Мы идем прямо в лавку Сабира. Лавочник встречает меня приветливо, говорит звучным медовым голосом:
— Ай молодец-удалец, дедушке твоему дожить до твоей свадьбы!
Дед берет из кучи дынь одну, самую маленькую. Обнюхивает ее, передает мне. Потом спрашивает цену. Лавочник что-то говорит в ответ. Дед, хмуря кустистые брови, бросает на него короткий выразительный взгляд, молча достает из кармана длинной бязевой рубахи несколько медяков. Близко поднося к глазам, внимательно осматривает каждую монету в отдельности и также молча бросает хозяину. Сабир-лавочник качает головой.
— Нельзя, отец, прибавьте малость.
Дед обрывает его:
— Хватит! И так хорошую цену дал. — И поворачивает к дому.
— Дада-кузы, отец! — всполошившись, кричит лавочник вслед. — Без прибавки никак нельзя!
Но дед даже не считает нужным оглянуться. А когда сворачиваем в улочку, говорит сам себе:
— Продавать — продавай, но и совесть знай! Можно ли спрашивать все, что на язык навернется?

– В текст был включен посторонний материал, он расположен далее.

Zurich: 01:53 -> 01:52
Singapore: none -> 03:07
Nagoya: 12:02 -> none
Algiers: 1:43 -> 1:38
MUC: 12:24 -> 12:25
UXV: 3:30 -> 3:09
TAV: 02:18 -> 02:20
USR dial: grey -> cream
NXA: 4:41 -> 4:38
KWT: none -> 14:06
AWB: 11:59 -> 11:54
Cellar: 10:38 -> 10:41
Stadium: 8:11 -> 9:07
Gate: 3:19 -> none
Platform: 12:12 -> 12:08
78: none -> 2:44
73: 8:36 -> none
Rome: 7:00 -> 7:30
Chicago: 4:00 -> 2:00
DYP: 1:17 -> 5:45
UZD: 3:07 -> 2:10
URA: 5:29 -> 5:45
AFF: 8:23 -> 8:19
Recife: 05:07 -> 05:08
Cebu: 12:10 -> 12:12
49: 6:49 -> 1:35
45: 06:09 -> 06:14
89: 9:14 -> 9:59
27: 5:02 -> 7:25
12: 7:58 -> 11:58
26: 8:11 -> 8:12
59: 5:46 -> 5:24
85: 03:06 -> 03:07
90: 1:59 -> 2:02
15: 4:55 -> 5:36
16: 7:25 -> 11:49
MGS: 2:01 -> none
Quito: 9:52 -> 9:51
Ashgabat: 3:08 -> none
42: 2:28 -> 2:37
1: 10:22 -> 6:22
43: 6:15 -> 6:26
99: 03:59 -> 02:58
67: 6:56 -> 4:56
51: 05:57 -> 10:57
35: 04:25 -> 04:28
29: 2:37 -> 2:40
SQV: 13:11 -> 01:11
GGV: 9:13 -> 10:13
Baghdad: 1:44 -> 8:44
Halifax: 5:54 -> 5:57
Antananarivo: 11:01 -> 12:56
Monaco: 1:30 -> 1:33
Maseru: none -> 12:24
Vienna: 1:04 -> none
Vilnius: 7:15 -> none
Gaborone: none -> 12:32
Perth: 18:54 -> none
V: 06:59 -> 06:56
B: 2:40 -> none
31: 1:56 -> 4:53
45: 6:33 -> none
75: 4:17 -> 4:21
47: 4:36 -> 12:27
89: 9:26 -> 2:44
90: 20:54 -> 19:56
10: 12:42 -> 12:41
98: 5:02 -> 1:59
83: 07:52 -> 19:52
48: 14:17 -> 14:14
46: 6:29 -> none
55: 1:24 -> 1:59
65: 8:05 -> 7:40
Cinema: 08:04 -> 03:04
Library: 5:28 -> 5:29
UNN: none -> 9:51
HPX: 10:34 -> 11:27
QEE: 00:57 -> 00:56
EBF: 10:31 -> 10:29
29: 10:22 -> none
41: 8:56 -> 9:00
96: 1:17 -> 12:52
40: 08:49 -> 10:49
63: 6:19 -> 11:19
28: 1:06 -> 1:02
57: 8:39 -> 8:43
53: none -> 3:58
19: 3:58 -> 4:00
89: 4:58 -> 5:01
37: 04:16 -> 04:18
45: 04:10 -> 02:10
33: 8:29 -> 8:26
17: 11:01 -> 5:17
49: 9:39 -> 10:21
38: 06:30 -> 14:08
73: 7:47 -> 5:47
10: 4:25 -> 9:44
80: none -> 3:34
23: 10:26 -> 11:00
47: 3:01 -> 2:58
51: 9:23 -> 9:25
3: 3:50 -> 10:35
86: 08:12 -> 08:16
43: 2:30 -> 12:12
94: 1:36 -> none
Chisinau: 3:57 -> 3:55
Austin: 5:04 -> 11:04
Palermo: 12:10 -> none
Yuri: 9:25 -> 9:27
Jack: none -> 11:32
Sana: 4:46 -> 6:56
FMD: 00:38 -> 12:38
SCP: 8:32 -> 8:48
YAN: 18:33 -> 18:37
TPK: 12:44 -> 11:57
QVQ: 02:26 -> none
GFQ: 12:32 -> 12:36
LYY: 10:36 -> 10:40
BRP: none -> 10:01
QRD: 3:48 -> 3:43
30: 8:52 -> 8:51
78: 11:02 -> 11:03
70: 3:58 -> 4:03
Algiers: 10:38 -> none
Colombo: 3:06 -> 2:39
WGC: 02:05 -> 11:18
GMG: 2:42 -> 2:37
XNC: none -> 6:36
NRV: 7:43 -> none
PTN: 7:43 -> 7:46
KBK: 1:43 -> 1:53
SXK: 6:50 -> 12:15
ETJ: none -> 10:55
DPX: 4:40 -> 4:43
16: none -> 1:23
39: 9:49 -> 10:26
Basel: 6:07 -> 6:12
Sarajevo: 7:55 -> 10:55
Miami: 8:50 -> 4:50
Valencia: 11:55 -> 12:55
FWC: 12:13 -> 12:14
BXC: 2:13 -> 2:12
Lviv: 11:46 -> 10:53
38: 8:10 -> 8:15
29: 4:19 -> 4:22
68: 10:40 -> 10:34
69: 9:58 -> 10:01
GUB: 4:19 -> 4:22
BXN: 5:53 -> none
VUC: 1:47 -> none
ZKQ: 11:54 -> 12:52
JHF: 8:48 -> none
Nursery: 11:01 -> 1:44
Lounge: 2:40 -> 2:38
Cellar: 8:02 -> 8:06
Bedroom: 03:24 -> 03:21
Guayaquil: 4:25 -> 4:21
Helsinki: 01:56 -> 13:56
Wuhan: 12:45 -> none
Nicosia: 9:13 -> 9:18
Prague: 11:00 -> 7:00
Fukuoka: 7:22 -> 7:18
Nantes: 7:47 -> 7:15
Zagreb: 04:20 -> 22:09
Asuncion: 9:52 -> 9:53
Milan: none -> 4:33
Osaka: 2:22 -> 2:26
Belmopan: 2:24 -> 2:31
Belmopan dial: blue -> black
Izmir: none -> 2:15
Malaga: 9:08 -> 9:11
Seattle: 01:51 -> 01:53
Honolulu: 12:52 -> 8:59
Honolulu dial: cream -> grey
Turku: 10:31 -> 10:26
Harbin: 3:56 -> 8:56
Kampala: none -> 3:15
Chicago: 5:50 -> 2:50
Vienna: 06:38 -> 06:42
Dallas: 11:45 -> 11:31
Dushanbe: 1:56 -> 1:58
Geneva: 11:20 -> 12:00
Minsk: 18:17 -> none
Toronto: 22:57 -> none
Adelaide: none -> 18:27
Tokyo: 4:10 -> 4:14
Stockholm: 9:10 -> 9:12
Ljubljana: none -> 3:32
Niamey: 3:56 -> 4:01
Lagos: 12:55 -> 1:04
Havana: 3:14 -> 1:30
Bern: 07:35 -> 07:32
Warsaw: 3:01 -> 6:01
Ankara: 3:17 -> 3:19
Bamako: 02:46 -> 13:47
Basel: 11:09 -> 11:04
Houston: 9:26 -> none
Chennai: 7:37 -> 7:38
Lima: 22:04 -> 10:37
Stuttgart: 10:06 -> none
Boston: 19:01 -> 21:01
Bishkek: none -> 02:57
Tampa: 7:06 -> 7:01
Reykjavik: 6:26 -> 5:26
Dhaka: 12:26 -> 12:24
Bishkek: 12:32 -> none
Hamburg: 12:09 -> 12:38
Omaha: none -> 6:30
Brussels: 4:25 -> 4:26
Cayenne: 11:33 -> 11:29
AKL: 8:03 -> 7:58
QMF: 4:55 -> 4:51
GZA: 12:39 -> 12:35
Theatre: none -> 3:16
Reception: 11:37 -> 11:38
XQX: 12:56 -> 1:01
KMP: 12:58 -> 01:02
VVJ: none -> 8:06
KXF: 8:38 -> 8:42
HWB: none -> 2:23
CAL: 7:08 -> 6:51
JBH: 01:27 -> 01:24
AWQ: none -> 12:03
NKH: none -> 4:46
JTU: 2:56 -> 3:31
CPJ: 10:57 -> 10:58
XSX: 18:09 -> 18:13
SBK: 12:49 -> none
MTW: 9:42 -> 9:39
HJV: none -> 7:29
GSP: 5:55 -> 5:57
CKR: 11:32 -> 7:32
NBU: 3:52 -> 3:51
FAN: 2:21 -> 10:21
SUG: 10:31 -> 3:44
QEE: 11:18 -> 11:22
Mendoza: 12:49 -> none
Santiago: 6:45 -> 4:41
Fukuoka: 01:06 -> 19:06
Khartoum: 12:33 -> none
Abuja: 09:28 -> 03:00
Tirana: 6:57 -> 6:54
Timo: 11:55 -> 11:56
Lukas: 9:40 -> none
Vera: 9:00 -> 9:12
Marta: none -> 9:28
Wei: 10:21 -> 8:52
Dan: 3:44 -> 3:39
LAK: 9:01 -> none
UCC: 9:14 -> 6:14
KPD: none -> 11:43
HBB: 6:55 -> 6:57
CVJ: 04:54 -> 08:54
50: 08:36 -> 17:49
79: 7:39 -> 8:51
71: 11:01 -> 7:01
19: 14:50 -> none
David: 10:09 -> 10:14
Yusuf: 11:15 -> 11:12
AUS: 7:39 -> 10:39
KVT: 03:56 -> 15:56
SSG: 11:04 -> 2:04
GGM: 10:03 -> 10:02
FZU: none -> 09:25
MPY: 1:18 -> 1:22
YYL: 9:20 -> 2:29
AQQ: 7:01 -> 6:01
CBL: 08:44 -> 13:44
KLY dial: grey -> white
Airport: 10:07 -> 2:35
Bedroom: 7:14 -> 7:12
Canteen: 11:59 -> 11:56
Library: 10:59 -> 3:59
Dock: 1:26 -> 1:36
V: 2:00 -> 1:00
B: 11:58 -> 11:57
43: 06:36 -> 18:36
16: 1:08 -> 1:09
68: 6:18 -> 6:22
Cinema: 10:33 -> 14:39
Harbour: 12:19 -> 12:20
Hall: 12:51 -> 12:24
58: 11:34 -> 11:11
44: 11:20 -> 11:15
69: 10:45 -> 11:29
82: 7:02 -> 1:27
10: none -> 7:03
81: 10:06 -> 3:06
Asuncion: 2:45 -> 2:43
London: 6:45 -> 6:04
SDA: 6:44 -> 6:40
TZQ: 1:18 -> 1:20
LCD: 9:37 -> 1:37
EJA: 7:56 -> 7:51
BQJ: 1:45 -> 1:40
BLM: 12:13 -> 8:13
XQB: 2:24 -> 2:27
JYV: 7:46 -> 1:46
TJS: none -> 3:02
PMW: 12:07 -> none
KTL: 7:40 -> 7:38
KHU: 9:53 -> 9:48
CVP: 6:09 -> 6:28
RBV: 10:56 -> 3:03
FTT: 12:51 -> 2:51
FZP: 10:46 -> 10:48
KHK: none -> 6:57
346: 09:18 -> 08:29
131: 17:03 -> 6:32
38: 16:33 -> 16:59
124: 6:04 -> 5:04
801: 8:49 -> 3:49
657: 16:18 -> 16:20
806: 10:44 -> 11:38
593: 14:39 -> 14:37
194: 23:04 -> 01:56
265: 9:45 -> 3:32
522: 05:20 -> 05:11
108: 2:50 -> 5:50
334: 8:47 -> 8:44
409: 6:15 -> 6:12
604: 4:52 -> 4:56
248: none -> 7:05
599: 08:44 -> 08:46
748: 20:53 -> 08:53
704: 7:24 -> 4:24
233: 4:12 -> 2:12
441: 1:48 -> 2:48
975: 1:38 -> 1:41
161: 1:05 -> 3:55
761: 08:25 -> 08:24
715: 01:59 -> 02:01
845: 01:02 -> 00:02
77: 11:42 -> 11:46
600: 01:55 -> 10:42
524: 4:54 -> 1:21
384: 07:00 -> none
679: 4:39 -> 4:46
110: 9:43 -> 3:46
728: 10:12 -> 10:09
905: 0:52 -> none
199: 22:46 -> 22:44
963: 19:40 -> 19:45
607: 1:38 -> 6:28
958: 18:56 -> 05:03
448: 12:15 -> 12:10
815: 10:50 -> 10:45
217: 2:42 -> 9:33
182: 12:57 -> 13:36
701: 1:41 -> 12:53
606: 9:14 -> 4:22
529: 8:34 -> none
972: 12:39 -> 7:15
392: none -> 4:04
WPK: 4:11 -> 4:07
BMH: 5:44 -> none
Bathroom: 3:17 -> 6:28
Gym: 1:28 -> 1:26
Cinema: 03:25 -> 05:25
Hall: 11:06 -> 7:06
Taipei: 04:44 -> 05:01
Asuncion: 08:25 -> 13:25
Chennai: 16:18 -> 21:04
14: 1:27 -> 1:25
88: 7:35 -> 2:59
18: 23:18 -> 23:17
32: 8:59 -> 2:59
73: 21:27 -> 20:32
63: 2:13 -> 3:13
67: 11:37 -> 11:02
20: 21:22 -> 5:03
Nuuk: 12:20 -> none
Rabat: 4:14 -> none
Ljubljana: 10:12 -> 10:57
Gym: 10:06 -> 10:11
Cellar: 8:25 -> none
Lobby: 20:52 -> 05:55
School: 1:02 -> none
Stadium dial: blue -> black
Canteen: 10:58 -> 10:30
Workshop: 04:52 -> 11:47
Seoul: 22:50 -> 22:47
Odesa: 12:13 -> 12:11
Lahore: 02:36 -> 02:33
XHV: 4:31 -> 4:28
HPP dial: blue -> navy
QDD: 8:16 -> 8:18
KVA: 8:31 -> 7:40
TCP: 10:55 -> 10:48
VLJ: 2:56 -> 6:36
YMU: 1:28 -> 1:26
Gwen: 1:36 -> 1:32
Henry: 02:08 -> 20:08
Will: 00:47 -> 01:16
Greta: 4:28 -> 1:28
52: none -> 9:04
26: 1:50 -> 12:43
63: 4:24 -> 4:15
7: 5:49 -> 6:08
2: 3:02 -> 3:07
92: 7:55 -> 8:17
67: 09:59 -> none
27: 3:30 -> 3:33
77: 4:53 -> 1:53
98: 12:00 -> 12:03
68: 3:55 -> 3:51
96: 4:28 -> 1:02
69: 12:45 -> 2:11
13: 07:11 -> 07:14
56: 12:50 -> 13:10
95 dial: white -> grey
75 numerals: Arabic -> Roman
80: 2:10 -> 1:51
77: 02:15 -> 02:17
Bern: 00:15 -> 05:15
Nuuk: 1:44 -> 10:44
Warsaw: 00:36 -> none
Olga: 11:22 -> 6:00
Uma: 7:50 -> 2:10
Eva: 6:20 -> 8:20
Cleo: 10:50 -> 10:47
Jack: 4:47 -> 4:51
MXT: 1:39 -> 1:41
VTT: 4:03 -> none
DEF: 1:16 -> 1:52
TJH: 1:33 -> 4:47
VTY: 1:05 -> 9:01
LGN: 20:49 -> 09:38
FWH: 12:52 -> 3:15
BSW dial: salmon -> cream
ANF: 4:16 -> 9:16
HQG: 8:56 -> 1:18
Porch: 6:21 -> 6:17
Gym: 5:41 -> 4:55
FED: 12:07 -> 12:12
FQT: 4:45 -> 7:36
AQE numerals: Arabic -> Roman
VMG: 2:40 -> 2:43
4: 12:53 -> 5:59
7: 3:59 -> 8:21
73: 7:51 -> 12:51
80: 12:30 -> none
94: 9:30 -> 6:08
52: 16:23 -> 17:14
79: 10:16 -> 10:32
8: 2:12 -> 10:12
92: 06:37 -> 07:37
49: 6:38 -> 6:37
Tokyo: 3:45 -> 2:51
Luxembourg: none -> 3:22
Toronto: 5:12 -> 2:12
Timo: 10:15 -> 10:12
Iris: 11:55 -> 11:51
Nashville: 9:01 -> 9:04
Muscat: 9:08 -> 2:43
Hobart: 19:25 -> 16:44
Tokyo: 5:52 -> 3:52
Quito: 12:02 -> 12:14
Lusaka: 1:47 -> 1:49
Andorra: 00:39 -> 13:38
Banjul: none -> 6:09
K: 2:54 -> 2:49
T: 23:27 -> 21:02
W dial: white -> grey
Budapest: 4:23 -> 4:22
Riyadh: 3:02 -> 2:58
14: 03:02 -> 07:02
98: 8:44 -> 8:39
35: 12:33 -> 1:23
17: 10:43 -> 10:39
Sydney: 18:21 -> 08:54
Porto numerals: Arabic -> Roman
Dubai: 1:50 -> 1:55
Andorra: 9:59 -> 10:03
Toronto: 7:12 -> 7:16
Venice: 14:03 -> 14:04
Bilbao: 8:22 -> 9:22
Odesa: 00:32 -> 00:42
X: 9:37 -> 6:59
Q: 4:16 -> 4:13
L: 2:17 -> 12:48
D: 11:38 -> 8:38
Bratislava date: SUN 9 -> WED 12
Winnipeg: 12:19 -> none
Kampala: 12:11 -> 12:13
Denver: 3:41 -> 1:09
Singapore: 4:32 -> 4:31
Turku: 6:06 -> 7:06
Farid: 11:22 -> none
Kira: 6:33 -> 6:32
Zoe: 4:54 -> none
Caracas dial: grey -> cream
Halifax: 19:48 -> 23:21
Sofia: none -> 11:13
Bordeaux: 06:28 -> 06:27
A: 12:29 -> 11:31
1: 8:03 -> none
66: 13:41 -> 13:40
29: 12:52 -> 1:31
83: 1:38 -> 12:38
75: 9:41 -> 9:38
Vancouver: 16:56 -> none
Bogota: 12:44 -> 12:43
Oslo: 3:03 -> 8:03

А потом и на меня начинает досадовать— Дурень, не мог потерпеть! За такие деньги я бы тебе с базара большую принес…
Прижимая под мышкой дыню, я ветром врываюсь во двор. С ходу кричу матери, занятой шитьем на террасе, требую нож. Старший братишка и сестренка, сметывавшая какие-то лоскутки, удивляются, радуются. Тут и дед подходит, осторожно переступив порог калитки.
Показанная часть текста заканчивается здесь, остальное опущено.